長期的なリソース占有なしで迅速な展開を必要とする一時的なトラブルシューティングまたは短期的なアプリケーション テスト (新しいシステムの起動テストなど)。

柔軟なトラフィック集約を必要とする、マルチソース ポート/マルチ VLAN の集中監視 (キャンパス ネットワークのユーザー行動監視など)。

データ キャプチャの整合性に対する要件が低い、コア以外のリンク (アクセス層スイッチのユーザー ポートなど) の監視。

3. ハイブリッド使用シナリオ

複雑なネットワーク環境では、「TAP + SPAN」というハイブリッドな導入方法も採用可能です。例えば、データセンターのコアリンクにTAPを導入することで、トラブルシューティングやセキュリティ監査のためのフルボリュームデータキャプチャを実現し、アクセス層またはアグリゲーション層のスイッチにSPANを設定することで、散在するユーザートラフィックを集約し、動作分析や帯域幅統計に活用することができます。これにより、主要リンクの正確な監視ニーズを満たすだけでなく、全体的な導入コストも削減できます。

そのため、ネットワークデータ収集の2つのコア技術であるTAPとSPANには、絶対的な「優劣」はなく、「シナリオ適応性の違い」のみがあります。TAPは「ロスレスキャプチャ」と「安定した信頼性」を中心としており、データの整合性とネットワークの安定性に対する要件が高い重要なシナリオに適していますが、コストが高く、導入の柔軟性が低いという欠点があります。一方、SPANは「ゼロコスト」と「柔軟性と利便性」という利点があり、低コスト、一時的、または非コアシナリオに適していますが、データ損失やパフォーマンスへの影響のリスクがあります。
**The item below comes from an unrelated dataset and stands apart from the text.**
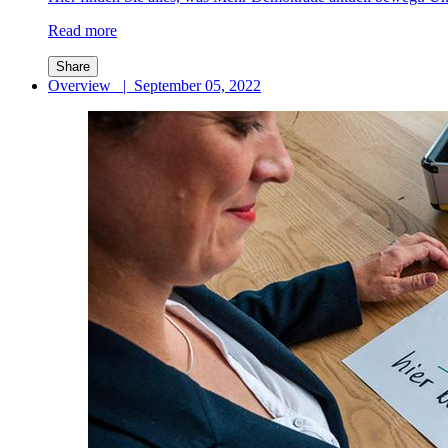
Read more
Share
Overview
|
September 05, 2022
実際のネットワーク運用・保守においては、ネットワークエンジニアは、自社のビジネスニーズ(コアリンクであるかどうか、正確な分析が必要かどうかなど)、予算コスト、ネットワーク規模、コンプライアンス要件などに基づいて、最適な技術ソリューションを選択する必要があります。同時に、ネットワーク速度の向上(25G、100G、400Gなど)やネットワークセキュリティ要件の高度化に伴い、TAP技術も絶えず発展しており(インテリジェントなトラフィック分割やマルチポート集約のサポートなど)、スイッチメーカーもSPAN機能の最適化を継続的に進めています(キャッシュ容量の向上やロスレスミラーリングのサポートなど)。今後、この2つの技術はそれぞれの分野でさらに役割を果たし、ネットワーク管理のためのより効率的で正確なデータサポートを提供していくでしょう。